◆ **PROBLEM DETAILS**: Reproduce the data exactly as given, except for any images.

━━━ DATA LISTING

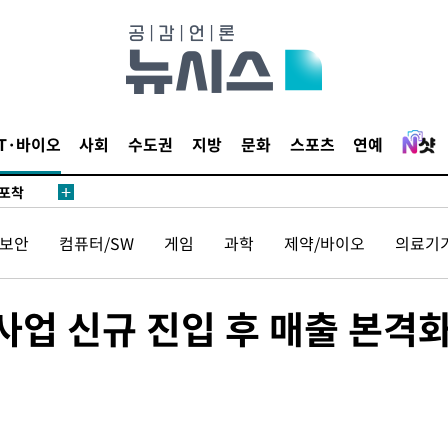
마감 다우
감
IT·바이오
사회
수도권
지방
문화
스포츠
연예
 포착
라하라 격파
보안
컴퓨터/SW
게임
과학
제약/바이오
의료기
꺾인다"
 위협"
 수용할까
C 사업 신규 진입 후 매출 본격
해 불가피"
등 압수수
월 중 예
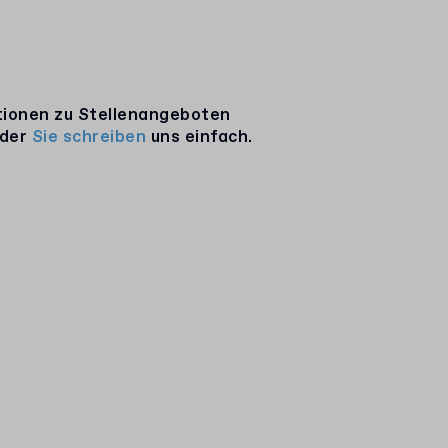
ationen zu Stellenangeboten
Oder
Sie schreiben
uns einfach.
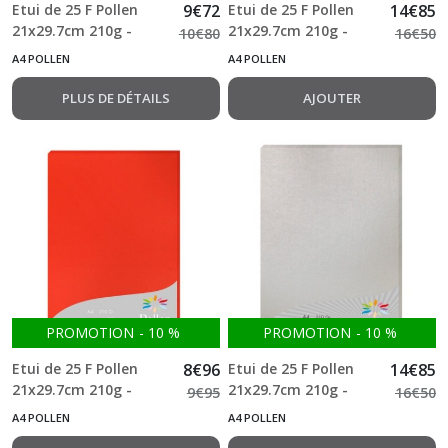
Etui de 25 F Pollen
9
€
72
Etui de 25 F Pollen
14
€
85
21x29.7cm 210g -
21x29.7cm 210g -
10
€
80
16
€
50
Opaline
Ivoire Irisé
A4 POLLEN
A4 POLLEN
PLUS DE DÉTAILS
AJOUTER
PROMOTION
-
10
%
PROMOTION
-
10
%
Etui de 25 F Pollen
8
€
96
Etui de 25 F Pollen
14
€
85
21x29.7cm 210g -
21x29.7cm 210g -
9
€
95
16
€
50
Rouge Corail
Argent
A4 POLLEN
A4 POLLEN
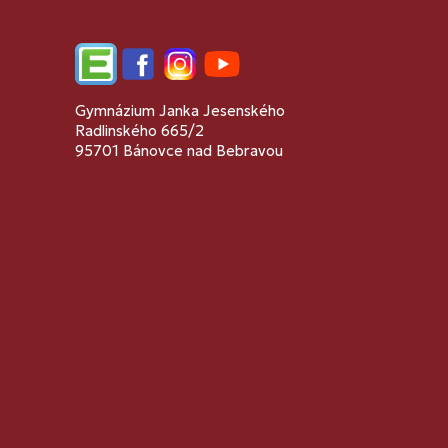
Edupage
Facebook
Instagram
YouTube
Gymnázium Janka Jesenského
Radlinského 665/2
95701 Bánovce nad Bebravou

━━━━━━

◆ **RESPONSE TO THIS EXERCISE**:
마감 다우
감
IT·바이오
사회
수도권
지방
문화
스포츠
연예
 포착
라하라 격파
보안
컴퓨터/SW
게임
과학
제약/바이오
의료기
꺾인다"
 위협"
 수용할까
C 사업 신규 진입 후 매출 본격
해 불가피"
등 압수수
월 중 예
ationen zu Stellenangeboten
Oder
Sie schreiben
uns einfach.
Etui de 25 F Pollen
9
€
72
Etui de 25 F Pollen
14
€
85
21x29.7cm 210g -
21x29.7cm 210g -
10
€
80
16
€
50
Opaline
Ivoire Irisé
A4 POLLEN
A4 POLLEN
PLUS DE DÉTAILS
AJOUTER
PROMOTION
-
10
%
PROMOTION
-
10
%
Etui de 25 F Pollen
8
€
96
Etui de 25 F Pollen
14
€
85
21x29.7cm 210g -
21x29.7cm 210g -
9
€
95
16
€
50
Rouge Corail
Argent
A4 POLLEN
A4 POLLEN
Edupage
Facebook
Instagram
YouTube
Gymnázium Janka Jesenského
Radlinského 665/2
95701 Bánovce nad Bebravou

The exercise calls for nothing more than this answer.